To investigate whether the positive effects of mirroring and similarity on outgroup trust are transferable to human-agent-interaction, (Tamborini et al., 2018) developed virtual agents of either Caucasian African-American background by altering their visual features, such as skin colour. Participants in the experiment were asked to play a dance game with a virtual agent and were told that they would be rated on their level of synchrony with the virtual agent and their dance skills. For Caucasian participants, the two conditions entailed either dancing with a Black agent (outgroup) or dancing with a Caucasian agent (ingroup). This was reversed for African-American participants. As a result they could firstly show that participants successfully identified the enculturated virtual agents as either similar (ingroup agent) or different (outgroup agent) to their own race. Additionally, they were able to show that with increased synchrony in dance moves between the participant and the virtual agent, there was also higher outgroup trust in the participants. This highlights the effects of culture-specific visual alterations in SIAs on real-life outgroup trust.
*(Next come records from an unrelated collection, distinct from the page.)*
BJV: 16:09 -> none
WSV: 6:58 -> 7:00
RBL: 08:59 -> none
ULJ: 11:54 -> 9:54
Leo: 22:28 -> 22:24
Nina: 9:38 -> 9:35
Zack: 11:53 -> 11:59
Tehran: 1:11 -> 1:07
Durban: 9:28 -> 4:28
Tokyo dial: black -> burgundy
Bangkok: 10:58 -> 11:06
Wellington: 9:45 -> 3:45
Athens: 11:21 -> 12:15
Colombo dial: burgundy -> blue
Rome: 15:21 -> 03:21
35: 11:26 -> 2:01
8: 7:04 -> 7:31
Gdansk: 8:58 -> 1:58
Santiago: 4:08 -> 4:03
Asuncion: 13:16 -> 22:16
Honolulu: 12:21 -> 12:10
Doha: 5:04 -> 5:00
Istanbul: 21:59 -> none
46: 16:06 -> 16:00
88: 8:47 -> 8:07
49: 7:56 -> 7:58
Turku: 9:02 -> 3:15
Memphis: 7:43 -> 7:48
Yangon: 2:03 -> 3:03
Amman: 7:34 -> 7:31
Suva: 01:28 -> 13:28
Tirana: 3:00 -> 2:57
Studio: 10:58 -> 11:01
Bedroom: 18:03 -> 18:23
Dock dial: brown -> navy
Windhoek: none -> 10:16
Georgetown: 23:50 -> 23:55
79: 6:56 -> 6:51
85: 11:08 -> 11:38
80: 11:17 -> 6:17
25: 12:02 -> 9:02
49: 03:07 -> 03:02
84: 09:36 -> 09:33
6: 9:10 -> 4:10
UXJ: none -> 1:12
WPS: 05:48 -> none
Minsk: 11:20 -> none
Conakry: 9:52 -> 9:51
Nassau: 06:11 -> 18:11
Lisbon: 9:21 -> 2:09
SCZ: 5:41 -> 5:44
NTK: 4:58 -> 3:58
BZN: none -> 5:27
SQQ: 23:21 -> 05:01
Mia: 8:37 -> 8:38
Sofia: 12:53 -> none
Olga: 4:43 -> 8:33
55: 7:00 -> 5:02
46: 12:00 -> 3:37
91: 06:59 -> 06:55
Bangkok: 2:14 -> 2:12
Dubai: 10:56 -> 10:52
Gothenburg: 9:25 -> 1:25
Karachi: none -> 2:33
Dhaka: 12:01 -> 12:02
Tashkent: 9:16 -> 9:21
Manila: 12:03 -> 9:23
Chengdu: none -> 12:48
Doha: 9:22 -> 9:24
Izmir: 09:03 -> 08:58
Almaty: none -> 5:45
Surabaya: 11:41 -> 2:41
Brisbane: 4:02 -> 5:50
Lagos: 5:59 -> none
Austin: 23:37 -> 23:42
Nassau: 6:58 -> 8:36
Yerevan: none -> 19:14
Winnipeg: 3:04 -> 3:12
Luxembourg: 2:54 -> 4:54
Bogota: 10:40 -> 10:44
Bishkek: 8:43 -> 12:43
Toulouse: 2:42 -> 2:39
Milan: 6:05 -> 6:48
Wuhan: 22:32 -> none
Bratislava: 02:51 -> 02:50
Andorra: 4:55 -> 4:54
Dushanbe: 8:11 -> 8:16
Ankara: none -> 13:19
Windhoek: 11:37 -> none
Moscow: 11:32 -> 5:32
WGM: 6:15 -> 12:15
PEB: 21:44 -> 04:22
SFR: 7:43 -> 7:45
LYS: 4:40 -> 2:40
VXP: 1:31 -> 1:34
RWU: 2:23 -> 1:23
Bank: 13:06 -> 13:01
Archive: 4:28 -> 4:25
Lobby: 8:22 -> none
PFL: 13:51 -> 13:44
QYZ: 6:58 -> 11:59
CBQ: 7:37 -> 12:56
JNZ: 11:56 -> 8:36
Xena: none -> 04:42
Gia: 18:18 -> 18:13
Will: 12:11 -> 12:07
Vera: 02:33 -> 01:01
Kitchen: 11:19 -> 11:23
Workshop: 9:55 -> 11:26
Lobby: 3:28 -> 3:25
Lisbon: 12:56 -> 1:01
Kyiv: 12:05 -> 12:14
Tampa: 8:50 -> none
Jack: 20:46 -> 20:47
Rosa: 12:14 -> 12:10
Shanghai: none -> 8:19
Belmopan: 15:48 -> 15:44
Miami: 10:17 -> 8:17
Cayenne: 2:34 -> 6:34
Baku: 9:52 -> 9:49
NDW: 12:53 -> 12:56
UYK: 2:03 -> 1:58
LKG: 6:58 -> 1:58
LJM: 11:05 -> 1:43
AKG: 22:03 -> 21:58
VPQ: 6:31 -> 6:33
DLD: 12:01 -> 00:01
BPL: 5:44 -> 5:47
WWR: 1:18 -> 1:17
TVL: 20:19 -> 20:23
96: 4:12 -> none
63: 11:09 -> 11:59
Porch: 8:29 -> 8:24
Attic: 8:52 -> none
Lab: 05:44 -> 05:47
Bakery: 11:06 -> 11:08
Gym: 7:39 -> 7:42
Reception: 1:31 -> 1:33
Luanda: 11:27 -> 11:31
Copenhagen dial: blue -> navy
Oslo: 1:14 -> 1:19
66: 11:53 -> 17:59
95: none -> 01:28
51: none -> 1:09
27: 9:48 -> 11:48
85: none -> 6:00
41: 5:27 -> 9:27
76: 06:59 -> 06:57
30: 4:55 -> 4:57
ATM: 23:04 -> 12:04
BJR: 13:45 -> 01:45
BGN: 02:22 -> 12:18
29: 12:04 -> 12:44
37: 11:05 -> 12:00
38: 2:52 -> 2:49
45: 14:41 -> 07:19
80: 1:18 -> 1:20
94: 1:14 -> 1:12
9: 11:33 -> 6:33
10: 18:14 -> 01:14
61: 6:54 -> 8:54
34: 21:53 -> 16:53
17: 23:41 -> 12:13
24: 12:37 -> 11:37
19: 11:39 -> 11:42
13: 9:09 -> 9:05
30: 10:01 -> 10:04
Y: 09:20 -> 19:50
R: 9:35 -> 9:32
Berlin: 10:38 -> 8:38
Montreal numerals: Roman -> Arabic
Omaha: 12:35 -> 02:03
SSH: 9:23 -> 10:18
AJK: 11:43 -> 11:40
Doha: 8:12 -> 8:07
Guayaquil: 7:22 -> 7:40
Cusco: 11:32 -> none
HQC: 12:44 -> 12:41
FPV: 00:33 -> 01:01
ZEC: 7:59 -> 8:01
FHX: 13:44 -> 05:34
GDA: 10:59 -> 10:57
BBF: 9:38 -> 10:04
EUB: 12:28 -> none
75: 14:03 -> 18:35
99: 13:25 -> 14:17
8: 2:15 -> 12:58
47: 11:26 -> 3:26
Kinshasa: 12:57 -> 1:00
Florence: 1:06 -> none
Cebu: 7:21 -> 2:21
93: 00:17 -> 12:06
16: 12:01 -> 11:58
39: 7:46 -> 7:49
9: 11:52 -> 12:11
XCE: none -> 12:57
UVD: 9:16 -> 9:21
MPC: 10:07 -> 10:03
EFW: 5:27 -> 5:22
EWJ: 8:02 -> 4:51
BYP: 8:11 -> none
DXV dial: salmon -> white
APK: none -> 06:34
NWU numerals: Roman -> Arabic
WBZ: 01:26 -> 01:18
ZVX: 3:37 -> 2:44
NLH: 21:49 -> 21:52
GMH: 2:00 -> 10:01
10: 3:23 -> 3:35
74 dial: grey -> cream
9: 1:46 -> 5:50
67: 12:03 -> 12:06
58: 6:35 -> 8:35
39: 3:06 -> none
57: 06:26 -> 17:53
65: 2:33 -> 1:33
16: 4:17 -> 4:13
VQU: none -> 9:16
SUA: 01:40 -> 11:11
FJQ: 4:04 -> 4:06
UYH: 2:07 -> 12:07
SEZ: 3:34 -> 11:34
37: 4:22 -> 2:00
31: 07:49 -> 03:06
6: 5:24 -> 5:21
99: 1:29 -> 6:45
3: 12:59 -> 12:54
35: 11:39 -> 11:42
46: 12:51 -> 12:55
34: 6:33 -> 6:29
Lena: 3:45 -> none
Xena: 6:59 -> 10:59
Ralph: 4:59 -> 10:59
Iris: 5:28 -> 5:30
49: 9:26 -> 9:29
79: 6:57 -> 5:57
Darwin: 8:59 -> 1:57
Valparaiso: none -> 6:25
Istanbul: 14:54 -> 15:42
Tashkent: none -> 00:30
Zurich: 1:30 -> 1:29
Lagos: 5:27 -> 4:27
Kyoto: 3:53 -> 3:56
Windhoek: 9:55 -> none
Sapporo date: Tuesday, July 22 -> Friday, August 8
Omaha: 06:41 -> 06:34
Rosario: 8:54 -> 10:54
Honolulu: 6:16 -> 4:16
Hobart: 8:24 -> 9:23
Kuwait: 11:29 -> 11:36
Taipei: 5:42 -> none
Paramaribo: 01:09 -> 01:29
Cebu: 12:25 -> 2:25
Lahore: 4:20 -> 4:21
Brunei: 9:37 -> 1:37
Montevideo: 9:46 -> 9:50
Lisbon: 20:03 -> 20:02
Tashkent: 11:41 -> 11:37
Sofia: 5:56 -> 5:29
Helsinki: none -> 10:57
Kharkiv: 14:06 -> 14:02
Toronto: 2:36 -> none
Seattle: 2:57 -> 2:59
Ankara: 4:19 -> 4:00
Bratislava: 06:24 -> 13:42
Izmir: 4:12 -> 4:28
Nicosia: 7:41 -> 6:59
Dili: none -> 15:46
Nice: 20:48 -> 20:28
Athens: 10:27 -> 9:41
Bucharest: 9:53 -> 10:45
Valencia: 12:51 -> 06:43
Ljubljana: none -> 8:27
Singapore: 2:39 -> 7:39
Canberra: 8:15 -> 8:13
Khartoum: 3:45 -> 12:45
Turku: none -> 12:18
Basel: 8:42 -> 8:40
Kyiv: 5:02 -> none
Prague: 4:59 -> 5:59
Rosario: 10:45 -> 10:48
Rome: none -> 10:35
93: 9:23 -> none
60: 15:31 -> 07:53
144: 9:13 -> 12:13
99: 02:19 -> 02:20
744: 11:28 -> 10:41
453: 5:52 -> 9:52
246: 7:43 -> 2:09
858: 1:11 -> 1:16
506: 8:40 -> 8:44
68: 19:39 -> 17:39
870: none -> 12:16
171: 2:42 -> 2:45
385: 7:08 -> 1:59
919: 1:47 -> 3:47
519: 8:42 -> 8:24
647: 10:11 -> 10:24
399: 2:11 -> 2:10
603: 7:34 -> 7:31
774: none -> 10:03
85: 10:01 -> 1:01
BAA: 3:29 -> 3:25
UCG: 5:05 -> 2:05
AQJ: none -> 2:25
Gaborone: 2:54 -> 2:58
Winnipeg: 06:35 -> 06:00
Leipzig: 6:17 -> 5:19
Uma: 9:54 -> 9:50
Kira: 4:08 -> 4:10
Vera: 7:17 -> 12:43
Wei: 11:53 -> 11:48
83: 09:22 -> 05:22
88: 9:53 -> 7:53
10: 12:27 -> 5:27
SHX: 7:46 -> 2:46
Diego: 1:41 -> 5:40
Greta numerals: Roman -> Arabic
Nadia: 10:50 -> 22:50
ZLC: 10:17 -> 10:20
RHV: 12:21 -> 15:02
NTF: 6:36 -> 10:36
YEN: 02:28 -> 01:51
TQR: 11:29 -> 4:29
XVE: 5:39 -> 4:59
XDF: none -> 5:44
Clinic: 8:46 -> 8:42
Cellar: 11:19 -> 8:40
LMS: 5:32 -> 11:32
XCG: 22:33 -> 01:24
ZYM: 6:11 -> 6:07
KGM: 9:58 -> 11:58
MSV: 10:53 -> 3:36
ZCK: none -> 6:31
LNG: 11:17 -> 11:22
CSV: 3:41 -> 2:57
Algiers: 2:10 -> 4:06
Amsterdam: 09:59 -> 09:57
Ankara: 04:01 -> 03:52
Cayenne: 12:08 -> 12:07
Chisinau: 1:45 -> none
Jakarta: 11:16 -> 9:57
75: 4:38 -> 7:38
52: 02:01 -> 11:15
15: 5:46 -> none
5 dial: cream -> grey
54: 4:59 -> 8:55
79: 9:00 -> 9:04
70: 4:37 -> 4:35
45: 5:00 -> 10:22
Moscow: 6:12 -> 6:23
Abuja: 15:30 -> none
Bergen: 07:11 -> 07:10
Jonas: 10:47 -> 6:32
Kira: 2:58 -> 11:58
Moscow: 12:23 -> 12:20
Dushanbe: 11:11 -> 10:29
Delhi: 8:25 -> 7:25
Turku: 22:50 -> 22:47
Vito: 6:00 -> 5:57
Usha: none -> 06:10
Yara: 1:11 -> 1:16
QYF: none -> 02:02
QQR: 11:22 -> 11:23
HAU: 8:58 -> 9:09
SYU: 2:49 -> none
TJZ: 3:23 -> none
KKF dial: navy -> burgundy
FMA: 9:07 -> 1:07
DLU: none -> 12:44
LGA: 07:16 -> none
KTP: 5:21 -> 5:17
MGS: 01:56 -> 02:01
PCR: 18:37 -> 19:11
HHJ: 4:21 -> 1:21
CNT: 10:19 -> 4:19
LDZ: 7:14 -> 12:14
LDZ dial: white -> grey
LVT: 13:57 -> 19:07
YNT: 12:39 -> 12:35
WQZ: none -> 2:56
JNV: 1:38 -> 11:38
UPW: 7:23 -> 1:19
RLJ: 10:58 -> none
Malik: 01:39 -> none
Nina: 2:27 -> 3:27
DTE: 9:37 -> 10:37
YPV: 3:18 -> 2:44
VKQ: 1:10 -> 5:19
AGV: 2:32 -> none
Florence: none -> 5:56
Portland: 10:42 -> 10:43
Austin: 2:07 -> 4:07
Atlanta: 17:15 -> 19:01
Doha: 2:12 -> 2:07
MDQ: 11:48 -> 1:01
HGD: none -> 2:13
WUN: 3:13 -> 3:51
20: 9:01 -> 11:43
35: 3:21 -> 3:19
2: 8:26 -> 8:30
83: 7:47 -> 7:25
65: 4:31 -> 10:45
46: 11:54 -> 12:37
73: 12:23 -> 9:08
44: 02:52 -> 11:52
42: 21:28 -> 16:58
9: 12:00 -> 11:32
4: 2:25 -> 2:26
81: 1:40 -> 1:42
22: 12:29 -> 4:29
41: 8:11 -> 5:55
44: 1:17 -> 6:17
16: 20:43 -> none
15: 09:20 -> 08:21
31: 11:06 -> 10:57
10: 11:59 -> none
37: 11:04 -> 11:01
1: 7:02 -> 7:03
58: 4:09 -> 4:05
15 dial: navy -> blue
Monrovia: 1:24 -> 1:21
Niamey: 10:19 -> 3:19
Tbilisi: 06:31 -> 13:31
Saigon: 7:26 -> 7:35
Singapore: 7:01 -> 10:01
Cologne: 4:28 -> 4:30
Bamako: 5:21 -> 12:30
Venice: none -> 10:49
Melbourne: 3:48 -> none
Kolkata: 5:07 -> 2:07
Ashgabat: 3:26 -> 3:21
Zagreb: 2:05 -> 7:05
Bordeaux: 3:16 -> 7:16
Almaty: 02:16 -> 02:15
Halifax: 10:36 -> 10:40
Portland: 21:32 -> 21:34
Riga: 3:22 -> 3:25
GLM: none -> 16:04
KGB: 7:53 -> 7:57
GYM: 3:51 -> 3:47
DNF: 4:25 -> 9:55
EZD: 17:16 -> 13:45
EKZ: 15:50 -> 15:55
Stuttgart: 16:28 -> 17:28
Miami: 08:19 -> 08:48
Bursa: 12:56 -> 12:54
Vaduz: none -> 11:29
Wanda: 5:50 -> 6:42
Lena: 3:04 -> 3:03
In order to investigate real-life bias in virtual scenarios, (Rossen et al., 2008) created two IVAs, one with a light skin-tone and dark-blond hair as well as another agent with a dark skin-tone and dark-brown hair, to elicit culture-specific categorisation in the user. In the experiment, medical students were asked to carry out 10-min patient interviews with the virtual agents, which included assessment of previous illnesses and current health problems of the patients. The results showed higher levels of empathy in the participants in the condition with the light skin-tone virtual agent compared to the condition with the dark skin-tone agent. Additionally, using the Implicit Association Test, the authors were able to show a significant correlation of real-world bias and the bias identified towards the virtual character. Such research further validates the use of virtual characters in cultural trainings in the future. There have been many studies on culture-specific appearance and the resulting effects on the users’ perception of the SIAs, showing that alterations in appearance were successful in conveying the SIA as foreign.

2.1.2 Clothing

Whilst the studies presented above have implemented culture-specific appearance in SIAs, they have mostly focused on changes in skin-tone and facial as well as body features and its effects on the user. However, the additional implementation of culture-specific clothing can contribute to a more precise development of enculturated SIAs. Lugrin et al. (2018c), for instance, investigated Adapted Foreigner-directed Communication with virtual agents and developed two female agents that were both of different ethnical backgrounds, one with prototypical Northern European appearance and one with prototypical Arabian appearance. Whilst the Northern European virtual agent was rather tall, with rose-white skin and blond to ginger hair, the Arabic virtual agent was developed to be less tall with a gracile body form as well as yellow-white skin. Additionally, a head scarf was added to the clothing of the Arabic virtual agent. Hasler et al. (2014) took a similar approach by developing a male Palestinian virtual agent, in order to investigate contact with an outgroup member in a virtual scenario. To convey a Palestinian background, the virtual agent was wearing dark-coloured jeans and a long-sleeve white button-down shirt. Additionally, the virtual agent wore white headgear.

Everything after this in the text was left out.